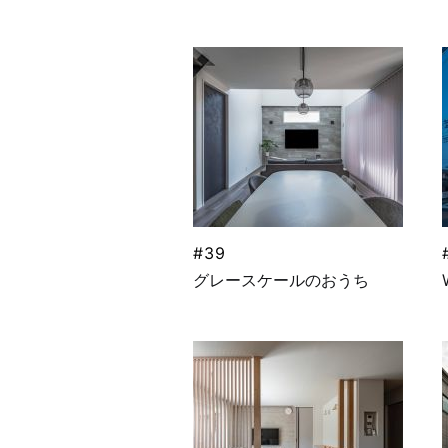
#39
グレースケールのおうち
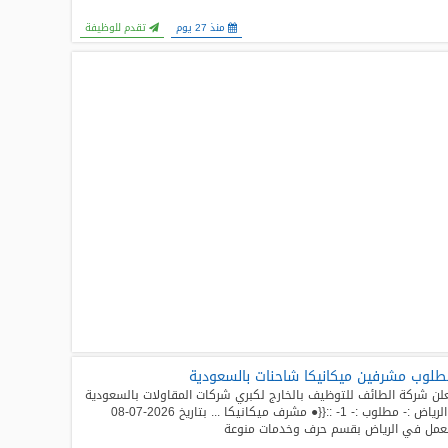
منذ 27 يوم
تقدم للوظيفة
لوب مشرفين ميكانيكا شاحنات بالسعودية
لن شركة الطائف للتوظيف بالخارج لكبري شركات المقاولات بالسعودية
- الرياض :- مطلوب :- 1- ::{{● مشرف ميكانيكا ... بتاريخ 2026-07-08
عمل في الرياض بقسم حرف وخدمات منوعة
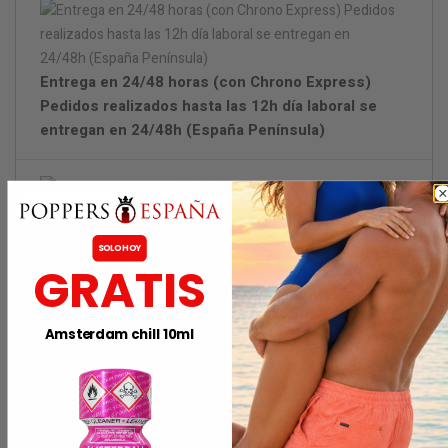
Entrega en 24/48 horas (con Chrono Express)
Pedidos realizados hasta las 12h día laboral se
entregan en 24/48h (España Península)
Embalaje discreto
SOLO HOY
GRATIS
DESCRIPCIÓN
Amsterdam chill 10ml
DETALLES DEL PRODUCTO
Un inhalador es una forma simple y práctica de llevar tus
nitritos favoritos a cualquier lugar sin tener que llevar las
botellas y el vidrio que pueden derramarse o romperse.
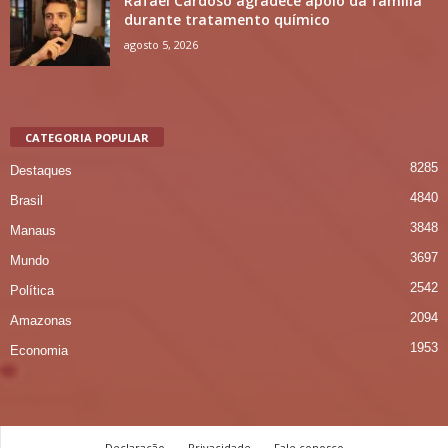
Rafael Cardoso agradece apoio da família
durante tratamento químico
agosto 5, 2026
CATEGORIA POPULAR
8285
Destaques
4840
Brasil
3848
Manaus
3697
Mundo
2542
Política
2094
Amazonas
1953
Economia
Declaração
Privacidade
Fale conosco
══════════
> **ACTIVITY**
Once the line with "لوب مشرفين ميكانيكا شاحنات بالسعودية" is found above, transcribe each line from it through the line with "Rafael Cardoso agradece apoio da família", exactly, and omit the pictures.

> **EXPECTED OUTPUT**
لوب مشرفين ميكانيكا شاحنات بالسعودية
لن شركة الطائف للتوظيف بالخارج لكبري شركات المقاولات بالسعودية
- الرياض :- مطلوب :- 1- ::{{● مشرف ميكانيكا ... بتاريخ 2026-07-08
عمل في الرياض بقسم حرف وخدمات منوعة
Entrega en 24/48 horas (con Chrono Express)
Pedidos realizados hasta las 12h día laboral se
entregan en 24/48h (España Península)
Embalaje discreto
SOLO HOY
GRATIS
DESCRIPCIÓN
Amsterdam chill 10ml
DETALLES DEL PRODUCTO
Un inhalador es una forma simple y práctica de llevar tus
nitritos favoritos a cualquier lugar sin tener que llevar las
botellas y el vidrio que pueden derramarse o romperse.
Rafael Cardoso agradece apoio da família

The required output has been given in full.